The iPhone is a luxury smartphone, but flip phones are vintage wines: they get better with age, and their value increases with scarcity.
Of course, this is not to say that flip phones literally improve as they get older. They break easily, and they don’t do much other than text, make calls, and let you play games like Snake. Don’t you miss Snake? The beauty of flip phones — or the thing that only gets better as time passes — is their simplicity.
It’s not nostalgia that makes the flip-phone the best kind to flash at functions. Rihanna, Anna Wintour, Scarlett Johansson, Kate Beckinsale, and Warren Buffett are all proud flip-phone users. After suffering a security breach while using a smartphone, Johansson decided to keep it simple. One can imagine that Rihanna, Wintour and Beckinsale have similar reasons to enjoy the privacy that a simple cell phone allows.
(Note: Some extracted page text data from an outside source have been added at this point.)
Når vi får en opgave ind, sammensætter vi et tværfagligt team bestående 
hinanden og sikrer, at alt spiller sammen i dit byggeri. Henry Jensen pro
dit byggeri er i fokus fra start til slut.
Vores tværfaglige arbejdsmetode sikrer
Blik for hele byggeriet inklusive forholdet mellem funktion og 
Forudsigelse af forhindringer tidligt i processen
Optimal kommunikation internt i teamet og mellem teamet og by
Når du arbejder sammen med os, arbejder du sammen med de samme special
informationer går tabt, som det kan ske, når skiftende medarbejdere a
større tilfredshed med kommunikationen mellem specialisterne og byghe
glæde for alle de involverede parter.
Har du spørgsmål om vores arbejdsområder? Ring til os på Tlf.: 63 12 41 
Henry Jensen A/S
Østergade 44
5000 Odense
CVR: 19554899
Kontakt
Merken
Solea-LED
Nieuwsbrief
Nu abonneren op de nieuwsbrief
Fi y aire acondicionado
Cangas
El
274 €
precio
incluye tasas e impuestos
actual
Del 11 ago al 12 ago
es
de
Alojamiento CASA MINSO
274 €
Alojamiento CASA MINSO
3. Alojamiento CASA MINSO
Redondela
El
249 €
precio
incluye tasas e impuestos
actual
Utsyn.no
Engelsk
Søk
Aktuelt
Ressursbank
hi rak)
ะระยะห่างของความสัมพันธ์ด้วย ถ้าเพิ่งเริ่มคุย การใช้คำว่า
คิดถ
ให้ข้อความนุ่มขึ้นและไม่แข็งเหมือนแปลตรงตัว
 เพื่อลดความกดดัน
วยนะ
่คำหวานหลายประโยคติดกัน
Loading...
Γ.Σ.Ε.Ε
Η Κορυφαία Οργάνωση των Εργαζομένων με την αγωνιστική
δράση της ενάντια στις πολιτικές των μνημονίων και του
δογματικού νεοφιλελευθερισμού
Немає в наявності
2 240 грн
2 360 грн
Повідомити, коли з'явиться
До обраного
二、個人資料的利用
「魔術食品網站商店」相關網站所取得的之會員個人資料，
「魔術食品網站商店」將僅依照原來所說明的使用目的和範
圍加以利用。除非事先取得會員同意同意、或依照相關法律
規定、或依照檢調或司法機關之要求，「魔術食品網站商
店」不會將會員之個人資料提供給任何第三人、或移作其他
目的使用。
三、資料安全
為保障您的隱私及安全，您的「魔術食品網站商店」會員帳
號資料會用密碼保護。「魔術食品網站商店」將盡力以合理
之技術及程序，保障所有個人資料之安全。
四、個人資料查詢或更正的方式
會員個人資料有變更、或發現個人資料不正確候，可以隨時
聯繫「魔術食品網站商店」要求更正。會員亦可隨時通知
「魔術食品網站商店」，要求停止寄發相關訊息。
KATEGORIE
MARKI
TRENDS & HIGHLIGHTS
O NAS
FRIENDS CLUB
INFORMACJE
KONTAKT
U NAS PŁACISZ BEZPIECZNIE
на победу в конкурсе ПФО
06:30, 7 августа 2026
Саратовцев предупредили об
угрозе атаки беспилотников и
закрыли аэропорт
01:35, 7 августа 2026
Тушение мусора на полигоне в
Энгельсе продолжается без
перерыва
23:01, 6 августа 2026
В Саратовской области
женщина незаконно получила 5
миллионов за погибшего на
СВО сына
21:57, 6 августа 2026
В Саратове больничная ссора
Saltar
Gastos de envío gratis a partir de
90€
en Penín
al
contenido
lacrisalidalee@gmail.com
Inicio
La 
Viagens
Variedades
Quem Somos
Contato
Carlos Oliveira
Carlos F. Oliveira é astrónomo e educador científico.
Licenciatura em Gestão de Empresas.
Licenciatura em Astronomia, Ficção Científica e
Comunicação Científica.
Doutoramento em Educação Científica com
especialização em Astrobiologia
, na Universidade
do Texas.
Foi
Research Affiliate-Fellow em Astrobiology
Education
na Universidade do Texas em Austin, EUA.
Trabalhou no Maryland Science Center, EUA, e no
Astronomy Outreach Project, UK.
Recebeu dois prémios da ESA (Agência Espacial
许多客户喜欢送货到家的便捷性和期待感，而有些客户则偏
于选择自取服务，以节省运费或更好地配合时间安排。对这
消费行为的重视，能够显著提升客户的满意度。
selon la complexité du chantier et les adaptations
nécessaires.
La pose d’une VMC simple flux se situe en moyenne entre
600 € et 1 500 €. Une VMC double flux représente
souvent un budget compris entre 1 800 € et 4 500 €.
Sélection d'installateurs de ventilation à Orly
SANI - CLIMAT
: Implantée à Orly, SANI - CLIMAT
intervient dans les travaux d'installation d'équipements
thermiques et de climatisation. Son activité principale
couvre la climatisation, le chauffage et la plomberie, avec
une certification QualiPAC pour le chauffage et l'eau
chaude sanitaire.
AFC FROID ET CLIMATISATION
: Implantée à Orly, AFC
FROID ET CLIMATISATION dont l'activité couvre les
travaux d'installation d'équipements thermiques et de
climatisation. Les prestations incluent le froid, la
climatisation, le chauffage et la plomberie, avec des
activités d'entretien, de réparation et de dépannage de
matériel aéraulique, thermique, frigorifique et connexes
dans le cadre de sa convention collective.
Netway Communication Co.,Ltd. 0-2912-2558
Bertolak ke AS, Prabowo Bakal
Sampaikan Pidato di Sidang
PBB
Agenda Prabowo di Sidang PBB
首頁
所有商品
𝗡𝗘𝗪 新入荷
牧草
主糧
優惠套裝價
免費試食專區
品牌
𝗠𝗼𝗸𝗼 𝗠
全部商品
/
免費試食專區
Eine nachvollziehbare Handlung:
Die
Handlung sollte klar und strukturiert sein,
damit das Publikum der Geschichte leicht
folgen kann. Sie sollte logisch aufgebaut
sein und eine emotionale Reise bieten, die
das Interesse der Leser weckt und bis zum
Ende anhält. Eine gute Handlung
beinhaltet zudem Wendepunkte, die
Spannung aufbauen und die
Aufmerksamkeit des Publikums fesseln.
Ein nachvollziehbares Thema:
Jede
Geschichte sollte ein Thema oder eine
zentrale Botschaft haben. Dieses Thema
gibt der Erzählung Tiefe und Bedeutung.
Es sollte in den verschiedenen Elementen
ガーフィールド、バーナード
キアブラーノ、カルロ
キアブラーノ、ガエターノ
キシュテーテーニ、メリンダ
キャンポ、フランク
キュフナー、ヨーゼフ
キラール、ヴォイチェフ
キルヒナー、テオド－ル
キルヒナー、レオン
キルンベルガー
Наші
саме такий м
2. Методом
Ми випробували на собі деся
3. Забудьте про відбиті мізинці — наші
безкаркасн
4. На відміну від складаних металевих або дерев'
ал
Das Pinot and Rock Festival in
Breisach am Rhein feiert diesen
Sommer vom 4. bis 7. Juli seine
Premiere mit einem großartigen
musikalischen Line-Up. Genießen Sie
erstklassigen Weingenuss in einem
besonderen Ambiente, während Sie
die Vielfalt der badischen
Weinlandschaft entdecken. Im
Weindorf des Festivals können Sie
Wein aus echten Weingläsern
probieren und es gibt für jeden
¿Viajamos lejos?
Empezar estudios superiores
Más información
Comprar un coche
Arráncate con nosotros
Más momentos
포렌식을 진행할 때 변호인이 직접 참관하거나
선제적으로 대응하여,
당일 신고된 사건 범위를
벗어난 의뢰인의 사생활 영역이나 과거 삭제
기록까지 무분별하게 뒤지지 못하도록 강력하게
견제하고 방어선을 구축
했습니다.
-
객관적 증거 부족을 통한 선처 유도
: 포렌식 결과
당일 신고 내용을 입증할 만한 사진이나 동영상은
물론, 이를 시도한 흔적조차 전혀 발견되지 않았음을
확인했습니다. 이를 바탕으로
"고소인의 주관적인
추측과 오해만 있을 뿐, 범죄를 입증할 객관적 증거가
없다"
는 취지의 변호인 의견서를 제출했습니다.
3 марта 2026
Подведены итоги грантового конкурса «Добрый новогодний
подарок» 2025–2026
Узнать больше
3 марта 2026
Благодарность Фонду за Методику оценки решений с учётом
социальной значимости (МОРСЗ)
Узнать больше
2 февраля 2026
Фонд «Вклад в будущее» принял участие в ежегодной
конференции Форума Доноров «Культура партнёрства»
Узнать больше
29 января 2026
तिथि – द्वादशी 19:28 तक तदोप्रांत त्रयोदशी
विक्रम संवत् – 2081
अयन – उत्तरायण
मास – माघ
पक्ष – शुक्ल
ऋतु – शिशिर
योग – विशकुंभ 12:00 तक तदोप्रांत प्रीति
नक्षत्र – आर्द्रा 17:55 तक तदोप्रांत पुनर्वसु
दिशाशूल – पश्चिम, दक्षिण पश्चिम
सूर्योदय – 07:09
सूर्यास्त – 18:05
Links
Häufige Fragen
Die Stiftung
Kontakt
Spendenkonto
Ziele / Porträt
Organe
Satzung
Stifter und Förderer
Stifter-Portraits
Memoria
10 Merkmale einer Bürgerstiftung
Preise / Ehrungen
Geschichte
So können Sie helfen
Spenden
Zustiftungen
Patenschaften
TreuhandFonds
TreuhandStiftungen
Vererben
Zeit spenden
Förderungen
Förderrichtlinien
No one can see Rih’s screen in the club, or while she’s leaving the airport, when it she can flip it shut on command. On “Work,” she sings “nobody text me in a crisis,” which can go both ways: when she’s in a crisis, no one hits her up, or when someone else has a crisis, they can’t hit her line. A possible explanation? Her flip-phone won’t put up with the nonsense.
The lack of features is a selling point, too. No Snapchat screenshots. No surprise FaceTime, no read receipts. Even Kim Kardashian and Barack Obama are often Blackberry-exclusive, and Kardashian even buys the phones in bulk on eBay because she fears an imminent discontinuation. The Blackberry is the open-face sandwich of flip phones.
Motorola Razrs are undoubtedly your best bet for the comfort a flip-phone provides. They come equipped with that satisfying snap, the sleek exterior, flat-yet-clickable keys, and, of course, the essential function of t9 word that makes drunk texting an adventure. They’re lightweight and durable; you can drop a Razr off a balcony and the only issue will be a cracked front screen — and who needs it anyway?
If someone were trying to sell the flip phone, they might go with something like “no data, no Internet, no problems” Or, perhaps something like, “good enough for Rihanna, good enough for all of us.” But this isn’t a sales pitch, it’s an explanation of the allure that reaches beyond the scope of early 2000s revival. Flip phones are a vacation from superfluous connections. Much like the little black dress, they’re a both style staple and functional necessities. Flip phones are forever.